Nat: ¿Por qué dices esas tonterías?

Él hizo silencio unos segundos que se extendieron rápidamente.

Cody: Si me comparo con Davis, yo no soy más que un cobarde. Si me comparo con Ken, soy una persona de corazón triste y frío. Si me comparo con Yolei, no tengo la inocencia ni el amor necesarios. Si me comparo con TK, nunca tendré esperanza de nada. Si me comparo con Kari, solo poseo oscuridad en mi interior. Si me comparo contigo, me doy cuenta de que no tengo fe en nada. Por eso sé que no sirvo como digielegido, y ahora que Armadillomon no está, solo soy una carga para todos ustedes.

La voz del pequeño sonaba vacía, y ella tenía la leve sospecha de que lloraba. No sabía muy bien qué decir o cómo actuar en esos momentos. Era impresionante lo poco que se apreciaba a sí mismo ese niño.

Nat: No —negaba con la cabeza, aunque sabía que Cody no podía verla —, no debes pensar así nunca. Mira… si yo me comparo contigo me doy cuenta de que nunca lograré tener tanto conocimiento general como el tuyo, puede ser que sepa algunas cosas pero hay tantas que yo ignoro y tú no que me hacen sentir un poco tonta. También descubro que soy una gran mentirosa y que me cuesta mucho sincerarme con los demás. Pero si me quedo con esos defectos sin tener en cuenta mis virtudes, toda mi vida creeré que no sirvo para nada, y no es así. Yo doy fe a los que ya no la tienen, ¿Comprendes? –En la oscuridad, no estaba segura pero, creía que Cody la observaba tan detenidamente como el escáner de una computadora. –No tienes que compararte con los demás porque la idea es que todos los digidestinados seamos diferentes, únicos e irrepetibles, con distintos defectos y cualidades, y así llegar a formar un solo ser.

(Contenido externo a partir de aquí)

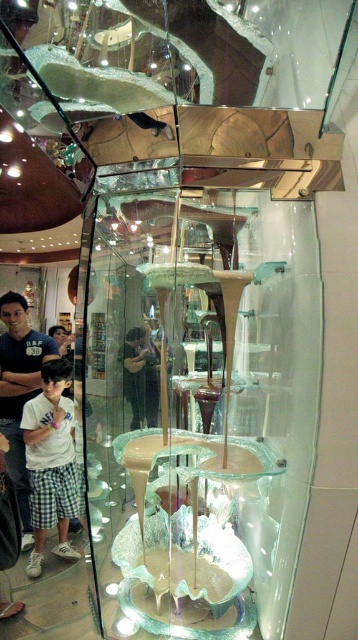 Does white cotton shirt at left appear on the left side of translucent glass bowl at center?

Correct, you'll find white cotton shirt at left to the left of translucent glass bowl at center.

Which is behind, point (45, 358) or point (176, 532)?

The point (45, 358) is more distant.

I want to click on white cotton shirt at left, so click(x=20, y=392).

In the scene shown: Does translucent glass sculpture at center have a lesser height compared to white cotton shirt at left?

No, translucent glass sculpture at center is not shorter than white cotton shirt at left.

This screenshot has width=358, height=640. Find the location of `translucent glass sculpture at center`. translucent glass sculpture at center is located at coordinates (197, 406).

Is point (224, 371) positioned behind point (22, 307)?

No, (224, 371) is closer to viewer.

Where is `translucent glass sculpture at center`? translucent glass sculpture at center is located at coordinates (x=197, y=406).

Where is `translucent glass sculpture at center`? The image size is (358, 640). translucent glass sculpture at center is located at coordinates (197, 406).

Between translucent glass sculpture at center and translucent glass bowl at center, which one is positioned higher?

translucent glass sculpture at center

At what (x,y) coordinates should I click in order to perform the action: click on translucent glass sculpture at center. Please return your answer as a coordinate pair (x, y). This screenshot has height=640, width=358. Looking at the image, I should click on (197, 406).

Locate an element on the screen. The height and width of the screenshot is (640, 358). translucent glass sculpture at center is located at coordinates (197, 406). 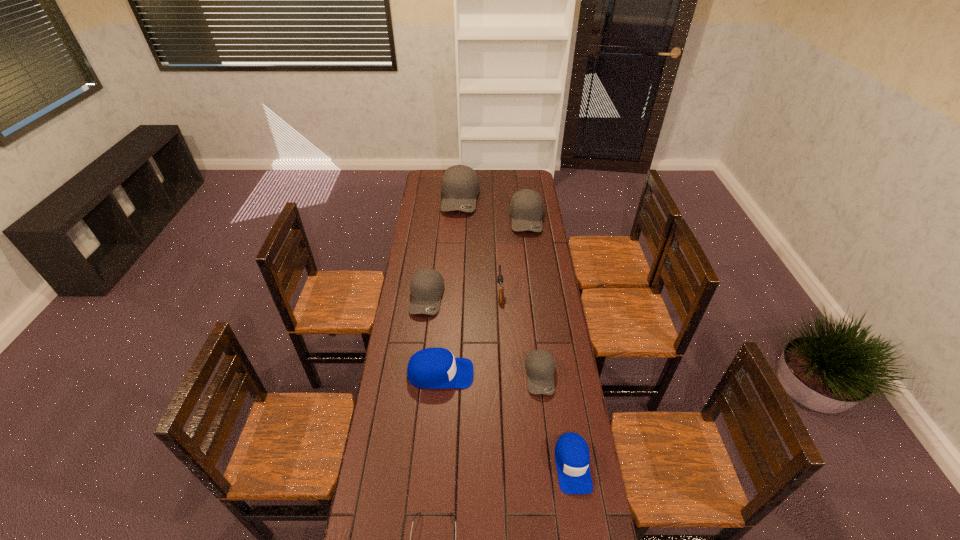 Where is `vacant point located between the second biggest gray baseball cap and the fourth object from right to left`? The height and width of the screenshot is (540, 960). vacant point located between the second biggest gray baseball cap and the fourth object from right to left is located at coordinates (514, 255).

In order to click on vacant point located between the fourth nearest baseball cap and the tallest object in this screenshot , I will do `click(444, 248)`.

Image resolution: width=960 pixels, height=540 pixels. What are the coordinates of `vacant space that's between the tallest object and the farther blue baseball cap` in the screenshot? It's located at (450, 286).

Where is `free space between the gun and the smallest gray baseball cap`? This screenshot has height=540, width=960. free space between the gun and the smallest gray baseball cap is located at coordinates (520, 334).

You are a GUI agent. You are given a task and a screenshot of the screen. Output one action in this format:
    pyautogui.click(x=<x>, y=<y>)
    Task: Click on the object that ranks as the second closest to the black sunglasses
    
    Given the screenshot: What is the action you would take?
    pyautogui.click(x=432, y=368)

Locate an element on the screen. The image size is (960, 540). the fifth closest object to the tallest baseball cap is located at coordinates (540, 364).

Select which baseball cap appears as the second closest to the black gun. Please provide its 2D coordinates. Your answer should be formatted as a tuple, i.e. [(x, y)], where the tuple contains the x and y coordinates of a point satisfying the conditions above.

[(540, 364)]

You are a GUI agent. You are given a task and a screenshot of the screen. Output one action in this format:
    pyautogui.click(x=<x>, y=<y>)
    Task: Click on the baseball cap that is the closest to the smallest gray baseball cap
    Image resolution: width=960 pixels, height=540 pixels.
    Given the screenshot: What is the action you would take?
    pyautogui.click(x=572, y=457)

Identify the location of gray baseball cap that is the fourth closest to the black gun. (460, 186).

Find the location of a particular element. The width and height of the screenshot is (960, 540). the third closest gray baseball cap relative to the fourth object from right to left is located at coordinates (526, 207). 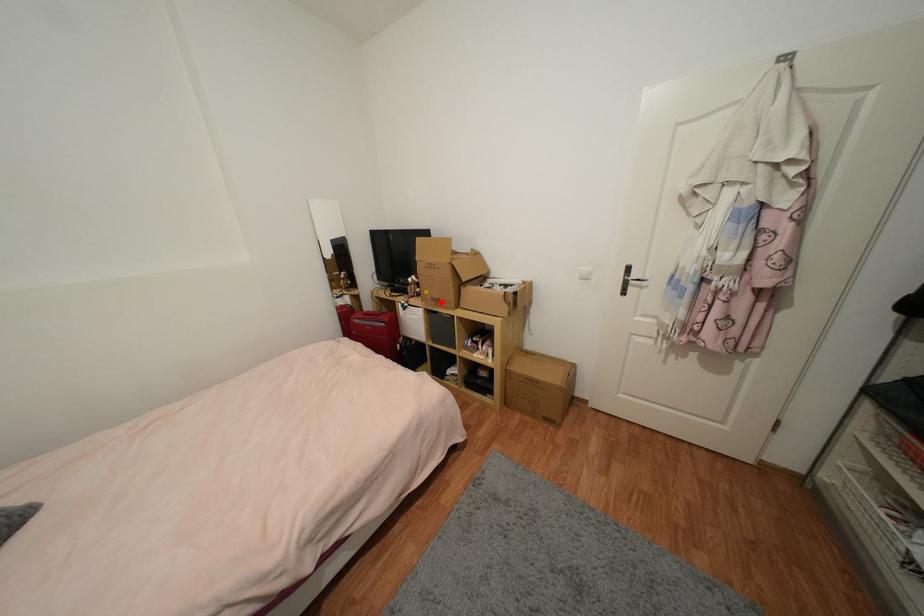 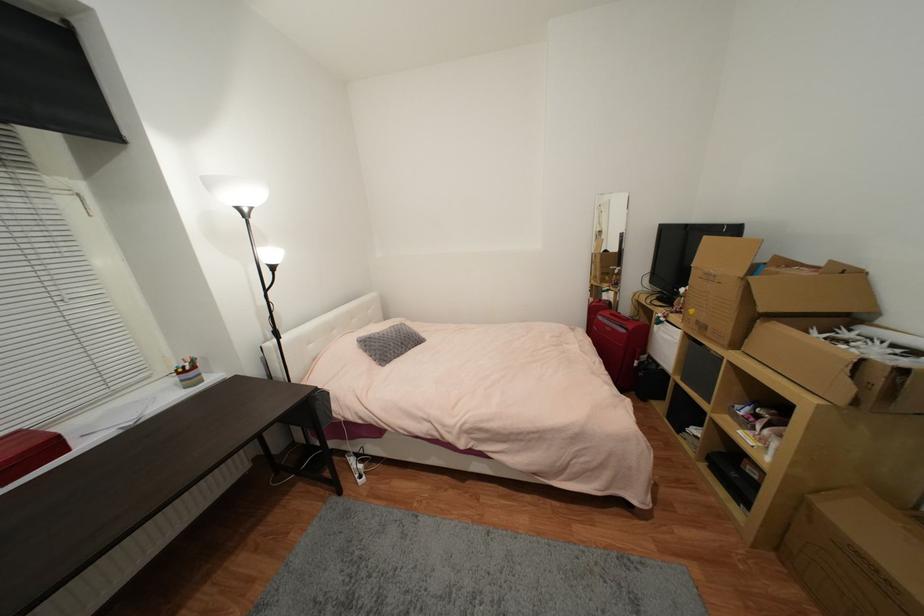 Find the pixel in the second image that matches the highlighted location in the first image.

(708, 329)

Él se quedó pensativo unos instantes más y luego soltó, como quien no quiere la cosa:

Cody: Aun así no puedo ser un digielegido. –Nat gruñó, ¿Le había dado un discurso esperanzador para nada? –dime algo… siempre hablas de las generaciones de niños elegidos, la primera que son nuestros amigos, y la segunda que son Ryo, Shin y Lena… pero… ¿Qué hay de la tercera? Yolei, Davis y yo no sabemos nada sobre porqué fuimos escogidos, lo único que has dicho es que nuestros dispositivos digitales se llaman D-3 ya que somos la tercera generación, pero… ¿Por qué me eligieron a mí? ¿Fuiste tú quién lo hizo?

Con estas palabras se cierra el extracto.